Lets review: Mastering Modular Javascript - Chapter 3 - 1/3

By Maxi |

Based on my highlights

Disclaimer This chapter is a mix between my thoughts and my notes. My notes are fully based on the text, so, if you want to check exactly what the author said please refer to the highlights.

Module Design

Together, in chapter 2 we reviewed the principles we need to keep in mind to achieve modularity. Everything is ok until the cockroach starts flying, and this will likely happen when your module start growing. Let's check what can we do when this happen.

Growing a module

From day to day we'll be receiving feature requests that we need to implement somewhere. If we are lucky, the new feature could be isolated and related to a particular module which would make our life super easy. In this scenario, the module will grow organically and the complexity introduced is unlikely to be a game changer. When we don't know where this new responsibility should be placed Its time to experiment.

Composability and Scalability

When creating new modules try to build them in favor of composability. This means that you should aim to have several units that combined together deliver the functionality we intent to complete. Depending on how much control the module handle for the consumer, the more control the module has the more this will increase the complexity of the module and also the assumptions the module make for the consumer. There is always a constant struggle on deciding between flexibility and simplicity. When facing this kind of decitions always choose for rigid components if there are not current needs for the component to be otherwise.

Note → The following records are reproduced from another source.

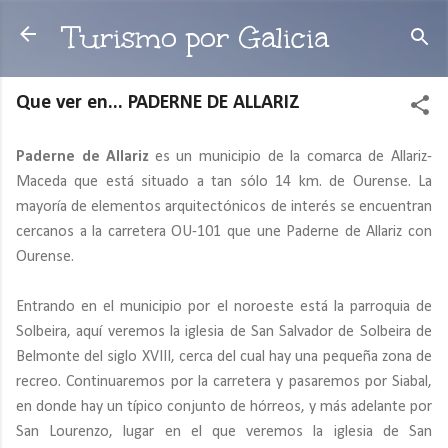
Ir al contenido principal
Turismo por Galicia
Que ver en... PADERNE DE ALLARIZ
Paderne de Allariz
es un municipio de la comarca de Allariz-
Maceda que está situado a tan sólo 14 km. de Ourense. La
mayoría de elementos arquitectónicos de interés se encuentran
cercanos a la carretera OU-101 que une Paderne de Allariz con
Ourense.
Entrando en el municipio por el noroeste está la parroquia de
Solbeira, aquí veremos la iglesia de San Salvador de Solbeira de
Belmonte del siglo XVIII, cerca del cual hay una pequeña zona de
recreo. Continuaremos por la carretera y pasaremos por Siabal,
en donde hay un típico conjunto de hórreos, y más adelante por
San Lourenzo, lugar en el que veremos la iglesia de San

If we had designed them with scalability in mind, we might’ve grouped many similar use cases under the same feature, and would’ve avoided an unnecessarily large API surface in the process.

Design for today

We love making predictions. Sometimes we are wrong. Actually, most of the times. If we want to keep our modules simple and real, develop for today. Don't try to add flexibility to your modules for the sake of it. Its way worse to recover from a bad API design if we don't have any data to base our decitions on. Of course there are multiple times we know before hand a new use case is going to arrive very soon, and very soon is not today and it might never be. When we strive to build the functionality we require for today we guarantee we are going to have only the very minimal.

Abstractions evolve in small steps

Abstraction is such a fancy word :D. According to a random page: Abstraction is the act of representing essential features without including the background details or explanations. I now know why this can go wrong so easily. Representing the essential should be driven by your requirements, so your module gradually grow without adding extra unnecessary complexity. When we doubt on exposing certain internals, just don't. Expose the minimal until we are certain we need those internals to be used by the context.

Move deliberately and experiment

Remember we said that modules will grow, and sometimes we won't know where to put the new features so we just have to tried things out. It's ok to make mistakes because when there is lack of information taking decitions becomes a tough problem. Just wait until a pattern emerge and we know for certain where the features should be placed. Its a good practice (by Nico and me) to cover your functionality with tests, especially when we are dealing with a lot of uncertainty so in the future we can move things without much trouble. Tests will not guarantee that things will work out forever, but for sure are very useful to catch a big surfaces of erros we might have.